At the beginning of an Analysis “Raw Data” is the only option available, which opens the Raw Data form. At this point the user selects an existing Analytical Sample ID to start annotating the library preparation details and sequencing characteristics of a particular sample. In our example, we would choose the Analytical Sample #1 corresponding to Biological Replicate #1 of the K562 cell line. Additionally we can indicate the location of the raw data fastq file in our system. In principle the EMS does not stores any raw or processed data files, and instead provides pointers to the location of these files.

Once the Raw Data form is completed and saved, a graphical representation of the analysis workflow is created on the lower screen window of the Analysis Module.

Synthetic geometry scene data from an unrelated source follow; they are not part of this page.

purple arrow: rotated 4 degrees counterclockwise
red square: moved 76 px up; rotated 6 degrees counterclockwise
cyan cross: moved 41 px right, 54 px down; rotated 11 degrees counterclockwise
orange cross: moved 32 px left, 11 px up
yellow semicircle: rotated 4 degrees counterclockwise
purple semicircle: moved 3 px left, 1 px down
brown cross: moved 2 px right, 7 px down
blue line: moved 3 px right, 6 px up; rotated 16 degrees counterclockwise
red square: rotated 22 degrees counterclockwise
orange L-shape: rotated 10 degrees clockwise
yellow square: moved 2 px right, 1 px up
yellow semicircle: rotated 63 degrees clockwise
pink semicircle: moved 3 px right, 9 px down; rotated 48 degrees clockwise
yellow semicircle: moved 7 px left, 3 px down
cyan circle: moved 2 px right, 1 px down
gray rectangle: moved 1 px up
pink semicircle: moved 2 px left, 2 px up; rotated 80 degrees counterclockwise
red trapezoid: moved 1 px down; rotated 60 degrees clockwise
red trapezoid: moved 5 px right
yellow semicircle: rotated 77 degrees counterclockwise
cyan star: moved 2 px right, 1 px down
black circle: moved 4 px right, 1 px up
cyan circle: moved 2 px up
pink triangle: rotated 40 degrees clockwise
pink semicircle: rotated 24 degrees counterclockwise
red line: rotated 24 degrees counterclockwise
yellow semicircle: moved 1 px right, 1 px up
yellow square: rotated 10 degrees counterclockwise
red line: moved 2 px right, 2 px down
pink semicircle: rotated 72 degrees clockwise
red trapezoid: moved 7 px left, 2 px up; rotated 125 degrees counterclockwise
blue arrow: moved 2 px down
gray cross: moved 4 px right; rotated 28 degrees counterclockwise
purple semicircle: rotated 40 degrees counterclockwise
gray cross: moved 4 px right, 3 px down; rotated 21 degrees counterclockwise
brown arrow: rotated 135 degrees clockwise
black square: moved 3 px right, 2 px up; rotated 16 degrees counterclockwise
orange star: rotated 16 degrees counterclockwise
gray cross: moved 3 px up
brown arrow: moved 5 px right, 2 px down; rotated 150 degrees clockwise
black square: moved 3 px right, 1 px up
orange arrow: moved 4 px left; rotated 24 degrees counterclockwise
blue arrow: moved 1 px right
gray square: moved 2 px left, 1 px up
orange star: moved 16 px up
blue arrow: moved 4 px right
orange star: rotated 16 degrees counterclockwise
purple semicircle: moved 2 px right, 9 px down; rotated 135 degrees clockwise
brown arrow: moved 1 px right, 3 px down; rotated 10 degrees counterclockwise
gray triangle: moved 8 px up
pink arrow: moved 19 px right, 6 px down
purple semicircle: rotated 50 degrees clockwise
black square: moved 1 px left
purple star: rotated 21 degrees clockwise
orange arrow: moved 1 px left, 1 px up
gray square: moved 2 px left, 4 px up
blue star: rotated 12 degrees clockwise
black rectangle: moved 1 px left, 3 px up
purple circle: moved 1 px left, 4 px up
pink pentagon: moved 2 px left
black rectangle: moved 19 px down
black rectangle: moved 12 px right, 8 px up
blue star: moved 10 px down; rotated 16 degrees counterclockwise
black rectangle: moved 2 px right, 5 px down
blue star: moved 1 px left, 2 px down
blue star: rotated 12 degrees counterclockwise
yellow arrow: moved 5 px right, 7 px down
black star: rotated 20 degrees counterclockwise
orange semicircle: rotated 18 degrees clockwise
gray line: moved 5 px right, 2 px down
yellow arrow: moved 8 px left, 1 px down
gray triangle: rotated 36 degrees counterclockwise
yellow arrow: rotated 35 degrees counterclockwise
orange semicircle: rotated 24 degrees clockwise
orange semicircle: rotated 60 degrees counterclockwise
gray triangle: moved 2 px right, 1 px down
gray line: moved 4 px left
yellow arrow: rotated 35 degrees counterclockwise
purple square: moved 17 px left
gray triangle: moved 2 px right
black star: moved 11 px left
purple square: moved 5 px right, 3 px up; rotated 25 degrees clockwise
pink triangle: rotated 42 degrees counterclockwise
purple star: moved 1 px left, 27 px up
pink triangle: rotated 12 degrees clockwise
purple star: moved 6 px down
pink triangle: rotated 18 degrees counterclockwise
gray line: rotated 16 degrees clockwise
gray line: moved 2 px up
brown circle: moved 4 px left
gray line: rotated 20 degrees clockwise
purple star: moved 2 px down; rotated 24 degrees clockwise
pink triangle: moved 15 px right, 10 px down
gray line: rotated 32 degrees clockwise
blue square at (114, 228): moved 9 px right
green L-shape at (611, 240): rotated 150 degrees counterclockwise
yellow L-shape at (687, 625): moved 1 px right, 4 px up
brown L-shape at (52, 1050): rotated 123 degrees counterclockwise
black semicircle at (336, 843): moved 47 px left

This workflow will grow with the subsequent analysis steps. After the Raw Data step is created, additional intermediate steps can be added. In our user case, the next intermediate step to add is the mapping of the reads to the human reference genome, where the user would indicate which raw data file was used and other parameters such a reference genome annotation file or mapping algorithm such as GENCODE hg19 and TopHat respectively. Other subsequent intermediate steps can be envisioned such as trimming, removal of duplicate reads, etc. The analysis workflow ends with a Processed Data step with a form that requires annotation of a previous intermediate or raw data steps. For RNA-seq, one Processed Data step could for example correspond to the Cufflinks gtf file with FPKMs. A completed Analysis can be partially reused and modified to create additional workflows such as one leading to a different Processed Data step. For example, the first two steps of the previous analysis workflow can be imported to create a new workflow having a different Processed Data step recording a junction’s bed file obtained by TopHat.